Buffy draws in air so fast it burns all the way down, and forces the words out through her too-tight throat, driving the question out into the space between them in a rush of hurried syllables forced out by hot air.

“Do you ever see her?”

She can see the emotions play across a face that’s suddenly not so different to the boy she used to know once upon a time, except right now he’s visibly fighting the urge to deflect her question with a red cape of awkward humour. He doesn’t ask her to clarify, doesn’t ask why, and she’s grateful, because she’s not sure she knows the answer herself.

“Sometimes I’d like to think I do,” Xander says quietly, looking away. “I talk to her sometimes, and it’s almost like she’s really there. Maybe I’m really talking to her. Maybe I’m not. Either way, it’s not going to confirm my status as a guy who’s with the having of his sanity.”

“I think we do what we have to, to find comfort,” Buffy says slowly.

“Is that what this is?”

She doesn’t know what this is. It’s movie night, and that used to be enough to get them all through, until the day when it stopped being enough and started just being another illusion in a long trail of lies. It started with a frayed edge in the cloth, and became a tear without them even really noticing.

Sometimes you just can’t stitch fast enough.

“She’d be proud of you,” she says simply.

“She’d be proud of us,” he replies, but his eyes are shadowed with something unreadable. “We made it this far, and we’re mostly intact. Nobody’s made a fortune exploiting anyone else, but I think she’d be proud anyway.”

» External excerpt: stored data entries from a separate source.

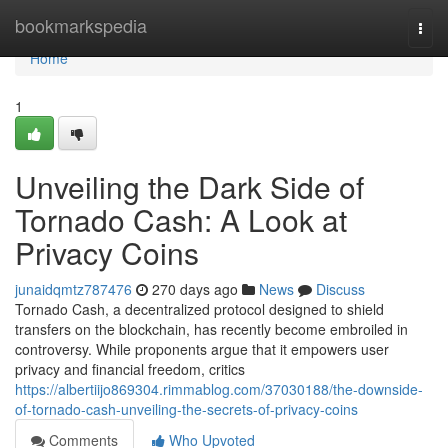
Home
bookmarkspedia
Togg
navi
Home
1
Unveiling the Dark Side of
Tornado Cash: A Look at
Privacy Coins
junaidqmtz787476
270 days ago
News
Discuss
Tornado Cash, a decentralized protocol designed to shield
transfers on the blockchain, has recently become embroiled in
controversy. While proponents argue that it empowers user
privacy and financial freedom, critics
https://albertiijo869304.rimmablog.com/37030188/the-downside-
of-tornado-cash-unveiling-the-secrets-of-privacy-coins
Comments
Who Upvoted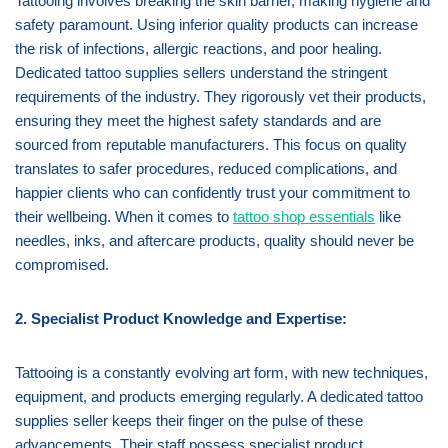
Tattooing involves breaking the skin barrier, making hygiene and
safety paramount. Using inferior quality products can increase
the risk of infections, allergic reactions, and poor healing.
Dedicated tattoo supplies sellers understand the stringent
requirements of the industry. They rigorously vet their products,
ensuring they meet the highest safety standards and are
sourced from reputable manufacturers. This focus on quality
translates to safer procedures, reduced complications, and
happier clients who can confidently trust your commitment to
their wellbeing. When it comes to
tattoo shop essentials
like
needles, inks, and aftercare products, quality should never be
compromised.
2. Specialist Product Knowledge and Expertise:
Tattooing is a constantly evolving art form, with new techniques,
equipment, and products emerging regularly. A dedicated tattoo
supplies seller keeps their finger on the pulse of these
advancements. Their staff possess specialist product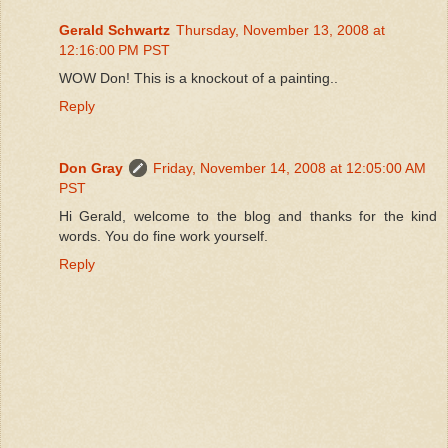
Gerald Schwartz
Thursday, November 13, 2008 at
12:16:00 PM PST
WOW Don! This is a knockout of a painting..
Reply
Don Gray
Friday, November 14, 2008 at 12:05:00 AM
PST
Hi Gerald, welcome to the blog and thanks for the kind
words. You do fine work yourself.
Reply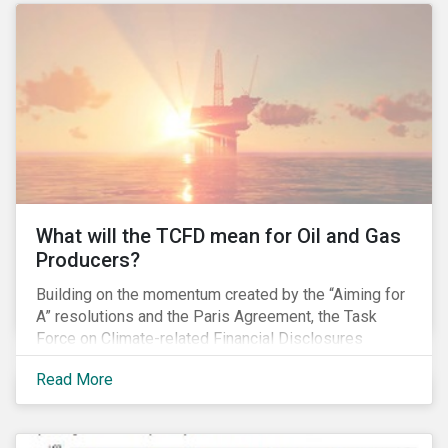
pay gap.
What will the TCFD mean for Oil and Gas
Producers?
Building on the momentum created by the “Aiming for
A” resolutions and the Paris Agreement, the Task
Force on Climate-related Financial Disclosures
(TCFD) published its recommendations for disclosing
Read More
climate-related risks in June. How will these new
guidelines affect the oil and gas industry and can
investors leverage them in their engagement efforts?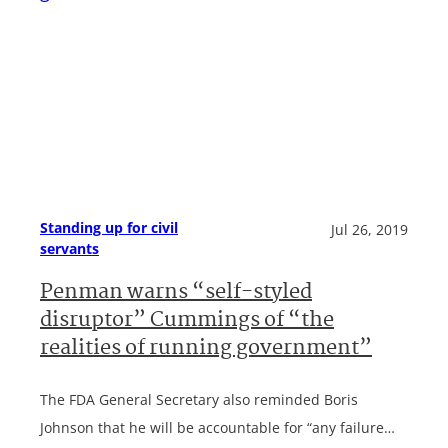
Standing up for civil
Jul 26, 2019
servants
Penman warns “self-styled
disruptor” Cummings of “the
realities of running government”
The FDA General Secretary also reminded Boris
Johnson that he will be accountable for “any failure…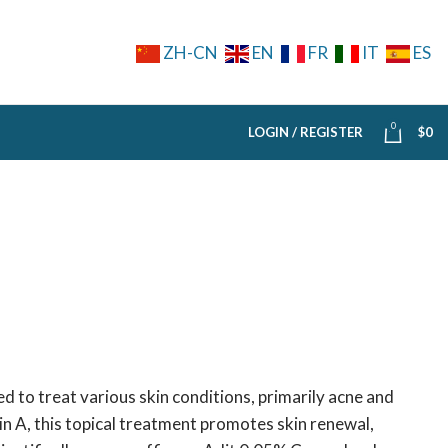
ZH-CN
EN
FR
IT
ES
0
LOGIN / REGISTER
$
0
 to treat various skin conditions, primarily acne and
in A, this topical treatment promotes skin renewal,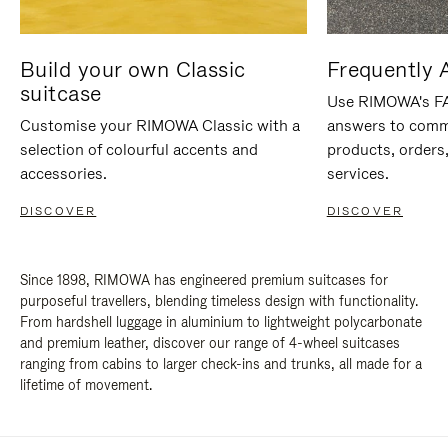
Build your own Classic
Frequently 
suitcase
Use RIMOWA's FAQ
Customise your RIMOWA Classic with a
answers to comm
selection of colourful accents and
products, orders,
accessories.
services.
DISCOVER
DISCOVER
Since 1898, RIMOWA has engineered premium suitcases for
purposeful travellers, blending timeless design with functionality.
From hardshell luggage in aluminium to lightweight polycarbonate
and premium leather, discover our range of 4-wheel suitcases
ranging from cabins to larger check-ins and trunks, all made for a
lifetime of movement.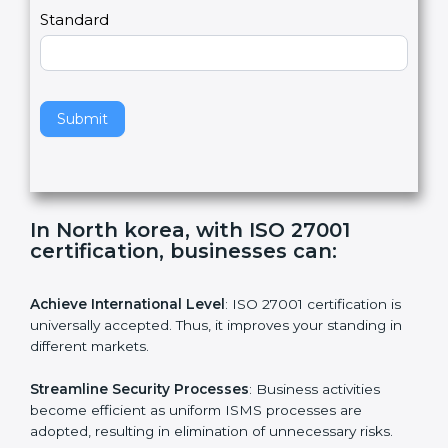
a
Country
n
,
l
e
Standard
a
v
e
t
h
Submit
i
s
f
i
e
In North korea, with ISO 27001
l
certification, businesses can:
d
b
l
Achieve International Level
: ISO 27001 certification is
a
universally accepted. Thus, it improves your standing in
n
different markets.
k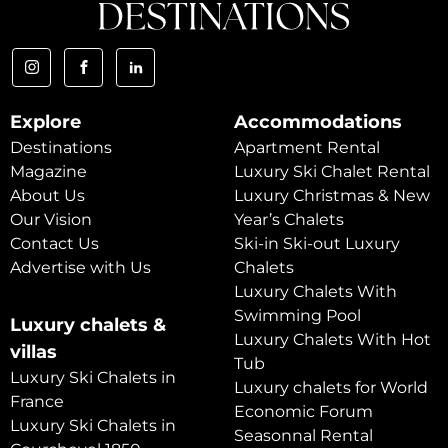
Explore
Accommodations
Destinations
Apartment Rental
Magazine
Luxury Ski Chalet Rental
About Us
Luxury Christmas & New
Our Vision
Year’s Chalets
Contact Us
Ski-in Ski-out Luxury
Advertise with Us
Chalets
Luxury Chalets With
Swimming Pool
Luxury chalets &
Luxury Chalets With Hot
villas
Tub
Luxury Ski Chalets in
Luxury chalets for World
France
Economic Forum
Luxury Ski Chalets in
Seasonnal Rental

The phone rings in the bedroom, breaking the silence that Buffy doesn’t quite know how to break. Xander’s face creases with confusion.

“Who the – wait right here,” he says, and beneath the casual tone she hears the hint of apprehension, a learnt behaviour.
It’s almost midnight, and just like Pavlov’s dogs salivate when they smell the meat powder, the ringing of a phone in the wee hours invokes threatening tears.

Choked throats and fears that somewhere, someone they love is lying dead.

Her heart stutters in her chest and the world blurs.

His fingers trail across the doorframe as though he’s searching for an anchor. Forced brightness in his tone for an instant before his breath catches midway through his own name. As though he’s forgotten it.

There’s another drop of blood near the hem of her pants, half-hidden by the folds of the fabric. She can’t tear her eyes away from it.

Xander’s been in the bedroom with the door closed for what could be eternity or could be mere seconds – time seems to stretch and warp like saltwater taffy lately. The clock on the wall ticks evenly like a heartbeat, and in the silence Buffy realises that it’s past midnight and no longer Thursday.

Movie night is over.

Movie night is over, and there’s someone sobbing in the bedroom, and no matter how much she wants to comfort him she can’t bring herself to push through the door and ask who it is. The shrill ring of the phone continues on and off, until it’s one constant drone of sound echoing around in her head. Can’t think. Can’t breathe. Can’t move.

So this is the sound someone’s world makes when it crumples around them.